Transcribed page contents:
◆ ◆ ◆ ◆

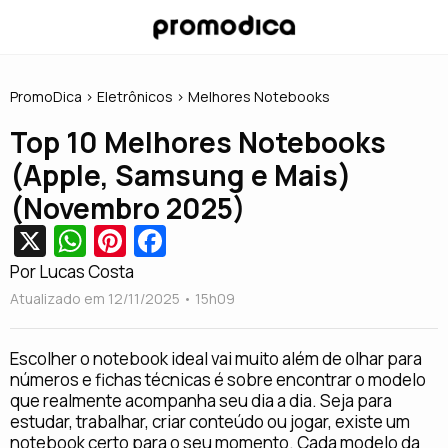
PromoDica
>
Eletrônicos
> Melhores Notebooks
Top 10 Melhores Notebooks
(Apple, Samsung e Mais)
(Novembro 2025)
X
W
Pi
Fa
h
nt
c
Por Lucas Costa
at
er
e
Atualizado em 12/11/2025 • 15
h09
s
e
b
Escolher o notebook ideal vai muito além de olhar para
A
st
o
números e fichas técnicas é sobre encontrar o modelo
p
o
que realmente acompanha seu dia a dia. Seja para
estudar, trabalhar, criar conteúdo ou jogar, existe um
p
k
notebook certo para o seu momento. Cada modelo da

◆ ◆ ◆ ◆

» About this task
The line with "Atualizado em 12/11/2025 • 15", the last line of the data above, and every line between them should be duplicated exactly, with nothing else.

» Output
Atualizado em 12/11/2025 • 15
h09
s
e
b
Escolher o notebook ideal vai muito além de olhar para
A
st
o
números e fichas técnicas é sobre encontrar o modelo
p
o
que realmente acompanha seu dia a dia. Seja para
estudar, trabalhar, criar conteúdo ou jogar, existe um
p
k
notebook certo para o seu momento. Cada modelo da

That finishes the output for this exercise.